BOOK THE FIRST
6. Chapter VI
(continued)
Meanwhile Arbaces pursued his slow and stately way to the house of Ione. As
he entered the tablinum, he heard a voice from the porticoes of the
peristyle beyond, which, musical as it was, sounded displeasingly on his
ear--it was the voice of the young and beautiful Glaucus, and for the first
time an involuntary thrill of jealousy shot through the breast of the
Egyptian. On entering the peristyle, he found Glaucus seated by the side of
Ione. The fountain in the odorous garden cast up its silver spray in the
air, and kept a delicious coolness in the midst of the sultry noon. The
handmaids, almost invariably attendant on Ione, who with her freedom of life
preserved the most delicate modesty, sat at a little distance; by the feet
of Glaucus lay the lyre on which he had been playing to Ione one of the
Lesbian airs. The scene--the group before Arbaces, was stamped by that
peculiar and refined ideality of poesy which we yet, not erroneously,
imagine to be the distinction of the ancients--the marble columns, the vases
of flowers, the statue, white and tranquil, closing every vista; and, above
all, the two living forms, from which a sculptor might have caught either
inspiration or despair!
Arbaces, pausing for a moment, gazed on the pair with a brow from which all
the usual stern serenity had fled; he recovered himself by an effort, and
slowly approached them, but with a step so soft and echoless, that even the
attendants heard him not; much less Ione and her lover.
'And yet,' said Glaucus, 'it is only before we love that we imagine that our
poets have truly described the passion; the instant the sun rises, all the
stars that had shone in his absence vanish into air.
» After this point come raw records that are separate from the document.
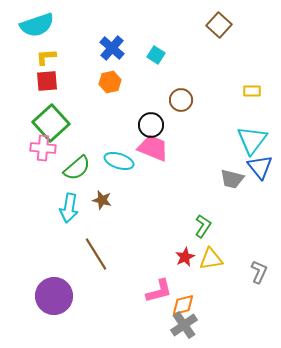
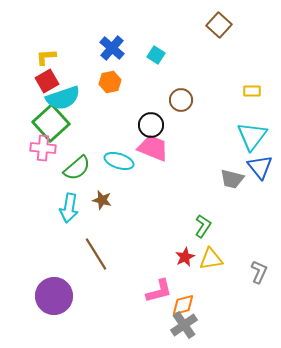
cyan semicircle: moved 26 px right, 73 px down
red square: rotated 25 degrees counterclockwise
cyan triangle: moved 4 px up
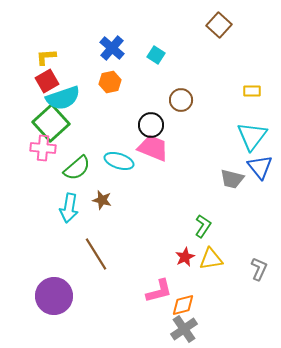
gray L-shape: moved 3 px up
gray cross: moved 4 px down
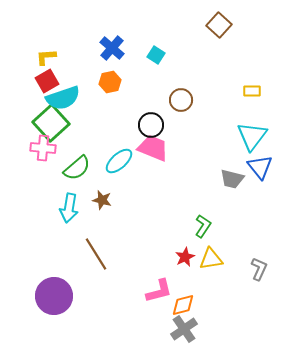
cyan ellipse: rotated 60 degrees counterclockwise
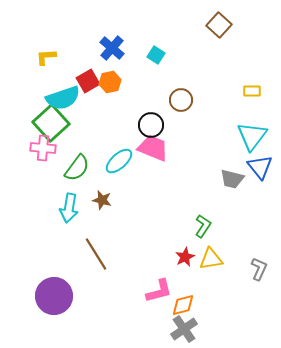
red square: moved 41 px right
green semicircle: rotated 12 degrees counterclockwise
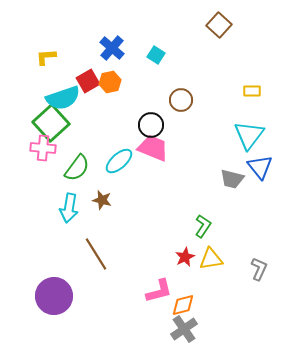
cyan triangle: moved 3 px left, 1 px up
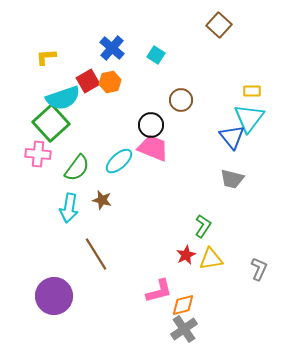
cyan triangle: moved 17 px up
pink cross: moved 5 px left, 6 px down
blue triangle: moved 28 px left, 30 px up
red star: moved 1 px right, 2 px up
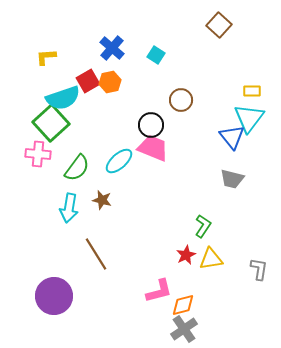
gray L-shape: rotated 15 degrees counterclockwise
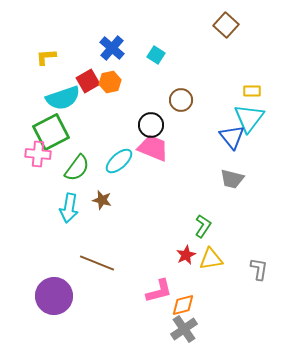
brown square: moved 7 px right
green square: moved 9 px down; rotated 15 degrees clockwise
brown line: moved 1 px right, 9 px down; rotated 36 degrees counterclockwise
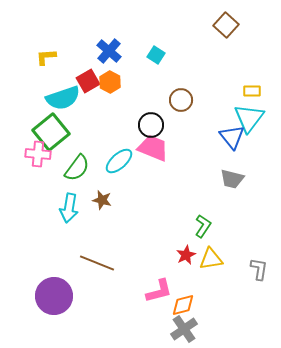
blue cross: moved 3 px left, 3 px down
orange hexagon: rotated 20 degrees counterclockwise
green square: rotated 12 degrees counterclockwise
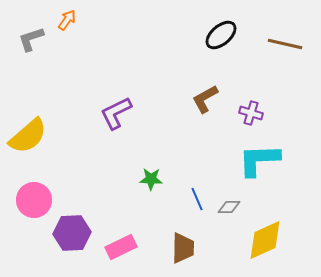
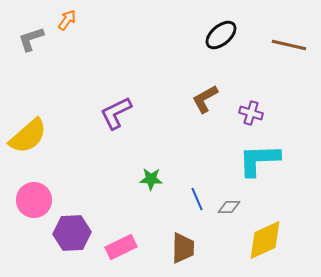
brown line: moved 4 px right, 1 px down
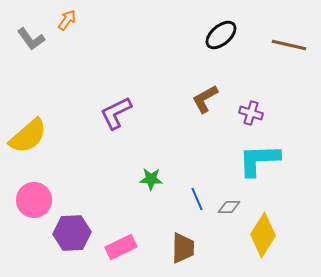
gray L-shape: rotated 108 degrees counterclockwise
yellow diamond: moved 2 px left, 5 px up; rotated 33 degrees counterclockwise
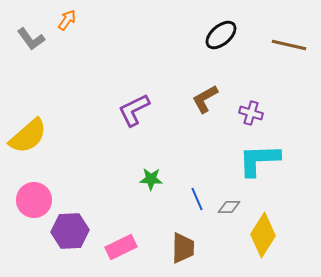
purple L-shape: moved 18 px right, 3 px up
purple hexagon: moved 2 px left, 2 px up
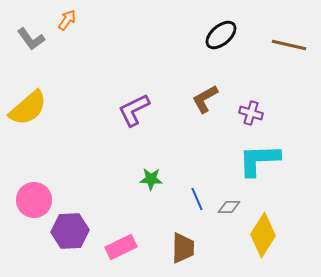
yellow semicircle: moved 28 px up
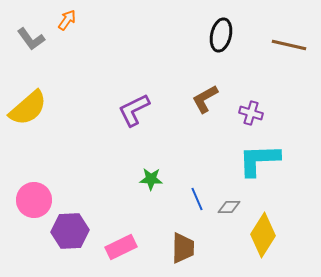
black ellipse: rotated 36 degrees counterclockwise
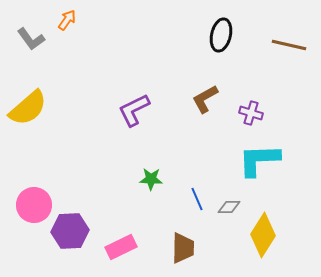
pink circle: moved 5 px down
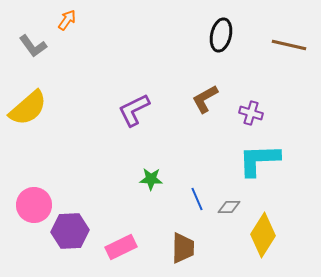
gray L-shape: moved 2 px right, 7 px down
The poets exist only
in the night of the heart; they are nothing to us when we feel the full
glory of the god.'
'A gentle and most glowing image, noble Glaucus.'
Both started, and recognized behind the seat of Ione the cold and sarcastic
face of the Egyptian.
'You are a sudden guest,' said Glaucus, rising, and with a forced smile.
'So ought all to be who know they are welcome,' returned Arbaces, seating
himself, and motioning to Glaucus to do the same.